Trungpa Rimpoche disait qu’il fallait éduquer les enseignants avant les enfants. Il est nécessaire que les enseignants aient une pratique, pas forcément qu’ils soient bouddhistes, mais qu’ils comprennent, acceptent et appliquent les idées des enseignements Shambhala. Le premier principe éducatif est que les maîtres doivent reconnaître la bonté et l’intelligence fondamentales présentes chez les enfants, et travailler à partir de celles-ci. C’est comme un arbre ou une plante qui pousse naturellement et s’épanouit. Il n’y a pas à forcer la plante à pousser de telle ou telle façon, mais simplement l’arroser pour qu’elle devienne belle. C’est l’idée de base qui est extrêmement importante. Les enfants ont le droit d’avoir confiance en eux et d’apprécier la vie. Ils ne doivent pas être éduqués dans la contrainte et encore moins dans la peur et la culpabilité. Un second principe est de proposer aux enfants dès le plus jeune âge des moments de calme. Que ce soit une minute ou jusqu’à 15 minutes, ils sont invités simplement à respirer. Cela n’est rien mais produit une telle différence ! Les enfants commencent ainsi à apprécier le calme, et ils sont invités à y demeurer comme bon leur semble. Un troisième principe est qu’on ne peut enseigner dans les écoles Shambhala si on dénie la vie spirituelle. Bien sûr, les enfants doivent être instruits dans les disciplines scientifiques et autres pour pouvoir ensuite avoir une situation dans la vie, mais il ne peut être question de réduire l’éducation à des aspects matériels et concrets. Enfin, un dernier principe est d’équilibrer l’entrainement de l’esprit avec l’entraînement du cœur. C’est-à-dire de développer, bien entendu l’étude, le raisonnement et la concentration, mais également que les enfants puissent exprimer ce qu’ils ressentent, ce qu’ils apprécient, ce qu’ils aiment.
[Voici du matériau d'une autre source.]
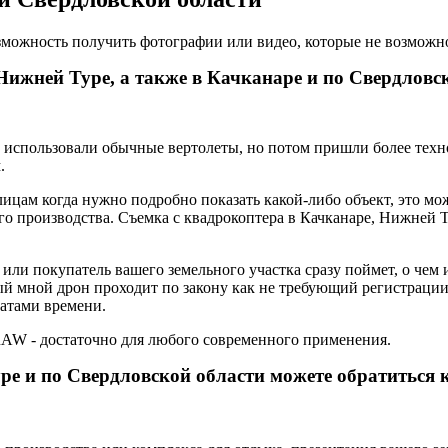
возможность получить фотографии или видео, которые не возможн
Нижней Туре, а также в Качканаре и по Свердловс
о использовали обычные вертолеты, но потом пришли более техн
.
цам когда нужно подробно показать какой-либо объект, это мож
го производства.
Съемка с квадрокоптера в Качканаре, Нижней Т
или покупатель вашего земельного участка сразу поймет, о чем
мый мной дрон проходит по закону как не требующий регистраци
ратами времени.
 RAW - достаточно для любого современного применения.
е и по Свердловской области можете обратиться ко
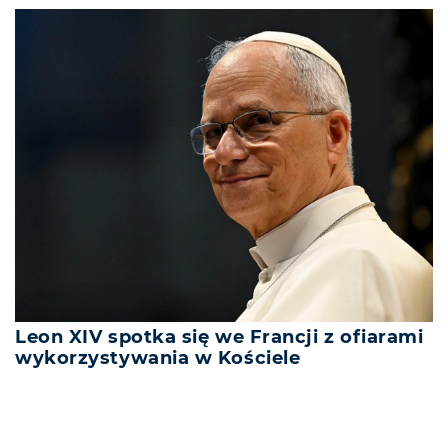
Leon XIV spotka się we Francji z ofiarami
wykorzystywania w Kościele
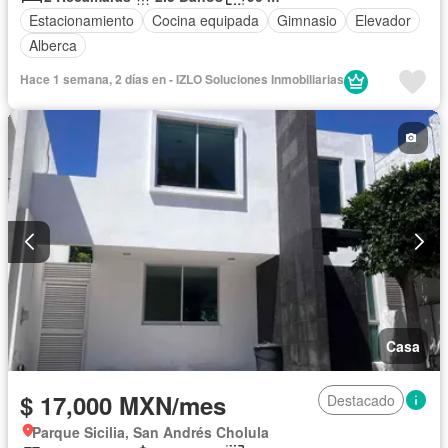
Estacionamiento
Cocina equipada
Gimnasio
Elevador
Alberca
Hace 1 semana, 2 días en - IZLO Soluciones Inmobiliarias
Casa
$ 17,000 MXN/mes
Destacado
Parque Sicilia, San Andrés Cholula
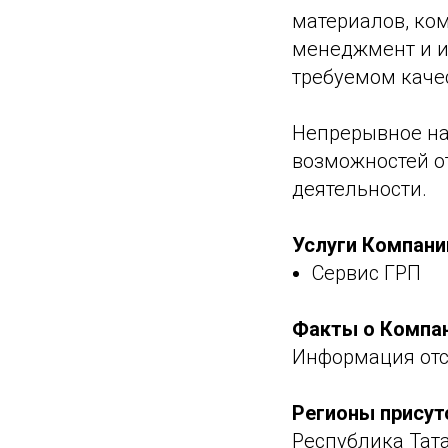
материалов, ко
менеджмент и и
требуемом каче
Непрерывное на
возможностей о
деятельности.
Услуги Компани
Сервис ГРП
Факты о Компа
Информация отс
Регионы присут
Республика Тата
Y a-t-il des activités corporelles proposées aux enfants ?

Cela dépend des enseignants, il y a parfois des pratiques de Qi gong, Tai chi ou autres, et aussi du sport.

Avez-vous le projet de créer de telles écoles en Europe ?
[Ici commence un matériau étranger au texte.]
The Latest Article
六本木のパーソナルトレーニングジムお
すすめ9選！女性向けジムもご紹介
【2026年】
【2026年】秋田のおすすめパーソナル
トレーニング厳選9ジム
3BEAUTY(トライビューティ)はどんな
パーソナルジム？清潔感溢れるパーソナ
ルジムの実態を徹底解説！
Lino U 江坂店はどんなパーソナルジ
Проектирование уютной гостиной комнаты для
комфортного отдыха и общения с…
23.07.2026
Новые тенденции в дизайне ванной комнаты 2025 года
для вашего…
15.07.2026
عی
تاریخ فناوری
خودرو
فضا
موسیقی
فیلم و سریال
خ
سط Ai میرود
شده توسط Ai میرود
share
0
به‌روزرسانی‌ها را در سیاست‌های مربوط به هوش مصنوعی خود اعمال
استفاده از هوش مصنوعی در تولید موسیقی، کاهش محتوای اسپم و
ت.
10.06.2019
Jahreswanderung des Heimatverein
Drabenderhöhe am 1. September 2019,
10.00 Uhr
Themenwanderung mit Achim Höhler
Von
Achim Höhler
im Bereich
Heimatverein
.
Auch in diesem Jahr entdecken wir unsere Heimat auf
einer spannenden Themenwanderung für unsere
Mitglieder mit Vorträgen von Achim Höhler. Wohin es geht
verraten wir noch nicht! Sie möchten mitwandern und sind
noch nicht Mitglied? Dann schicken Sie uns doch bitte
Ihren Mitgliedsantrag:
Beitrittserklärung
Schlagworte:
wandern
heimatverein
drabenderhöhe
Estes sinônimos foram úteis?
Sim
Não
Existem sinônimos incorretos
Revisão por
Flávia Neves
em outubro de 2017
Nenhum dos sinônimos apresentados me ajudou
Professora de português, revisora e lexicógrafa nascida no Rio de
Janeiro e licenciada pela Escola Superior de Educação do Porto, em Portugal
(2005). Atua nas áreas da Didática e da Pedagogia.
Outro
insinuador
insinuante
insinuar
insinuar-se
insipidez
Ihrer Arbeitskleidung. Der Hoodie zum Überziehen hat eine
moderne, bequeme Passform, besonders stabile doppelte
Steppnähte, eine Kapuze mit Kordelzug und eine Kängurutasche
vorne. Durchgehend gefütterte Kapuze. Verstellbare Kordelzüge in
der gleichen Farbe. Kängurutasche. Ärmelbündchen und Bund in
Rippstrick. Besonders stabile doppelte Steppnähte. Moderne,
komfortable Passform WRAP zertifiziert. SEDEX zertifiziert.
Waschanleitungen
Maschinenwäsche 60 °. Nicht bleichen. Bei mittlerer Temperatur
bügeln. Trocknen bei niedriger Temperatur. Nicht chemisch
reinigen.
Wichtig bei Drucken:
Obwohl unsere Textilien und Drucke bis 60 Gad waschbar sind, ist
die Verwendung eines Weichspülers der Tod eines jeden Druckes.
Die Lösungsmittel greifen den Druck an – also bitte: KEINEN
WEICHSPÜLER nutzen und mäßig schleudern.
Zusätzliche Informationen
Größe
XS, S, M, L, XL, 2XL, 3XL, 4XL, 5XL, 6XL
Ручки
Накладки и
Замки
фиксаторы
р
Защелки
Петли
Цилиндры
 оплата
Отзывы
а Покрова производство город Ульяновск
Cela ne fait pas très longtemps que nous sommes implantés en France et pour l’instant il n’y a pas assez d’enfants. Il faut attendre un peu que le sangha se développe. Mais, par ailleurs, nous nous sentons assez proches des écoles Montessori et Steiner, avec lesquelles nous partageons un certain nombre de vues.

Vous avez évoqué une implication politique de Shambhala, pouvez-vous préciser ?

Il s’agit plutôt d’une conception générale inspirée par la structure du mandala. Un système avec un centre et une périphérie qui soient bien reliés, où les énergies puissent bien circuler, et les personnes bien communiquer à l’intérieur du mandala. Une autre idée est la reconnaissance des hiérarchies naturelles. Les forces qui s’expriment dans la nature sont structurées et se manifestent suivant des cycles. Il y a des lois naturelles : les arbres poussent, la pluie tombe, les saisons se succèdent… Il serait absurde, par exemple, de vouloir placer le printemps avant l’hiver. De la même façon au niveau humain, il s’agit de reconnaître ce qui est : certaines personnes sont plus avancées dans la reconnaissance de l’égo et dans la réalisation de la vacuité. Ces personnes attirent les autres et les choses peuvent se réaliser ainsi. Il y a donc des hiérarchies naturelles dans le genre humain et la vision politique de Shambhala intègre ces réalités. Mais, il y a une grande différence entre les hiérarchies naturelles et les autres hiérarchies, qui sont fondées sur un système pyramidal avec, au sommet, un grand homme ou un grand dieu qui domine tout et dont les directives vont vers la base constituée de la masse. Dans notre vision de la hiérarchie, le sommet est simplement l’espace ouvert et chacun peut y accéder en réalisant l’ouverture complète. Et, plus le centre du mandala est ouvert, plus il y a de communication entre toutes les parties du mandala.

Et pourriez-vous participer à des actions politiques, par exemple pour la paix ou pour l’écologie ?

Oui, c’est possible, mais le plus important est d’agir à la base, pour l’instant Shambhala est encore très jeune ; à peine 25 ans, et nous devons développer et affirmer cette structure, afin d’être une base solide pour les générations futures.